TASK REQUIREMENTS —
Copy the records word for word. Pictures do not go in.

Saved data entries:
※
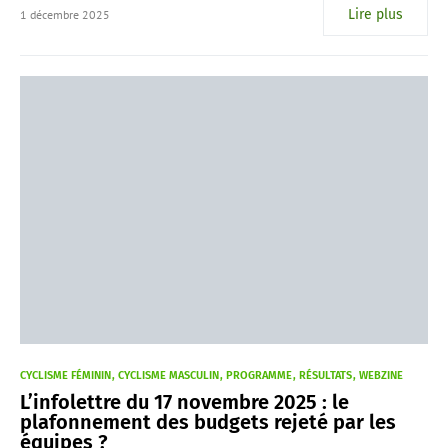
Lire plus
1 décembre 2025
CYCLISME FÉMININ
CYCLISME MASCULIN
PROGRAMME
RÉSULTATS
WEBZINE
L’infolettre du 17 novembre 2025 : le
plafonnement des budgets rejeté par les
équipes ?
※
ANSWER AREA —
Lire plus
1 décembre 2025
CYCLISME FÉMININ
CYCLISME MASCULIN
PROGRAMME
RÉSULTATS
WEBZINE
L’infolettre du 17 novembre 2025 : le
plafonnement des budgets rejeté par les
équipes ?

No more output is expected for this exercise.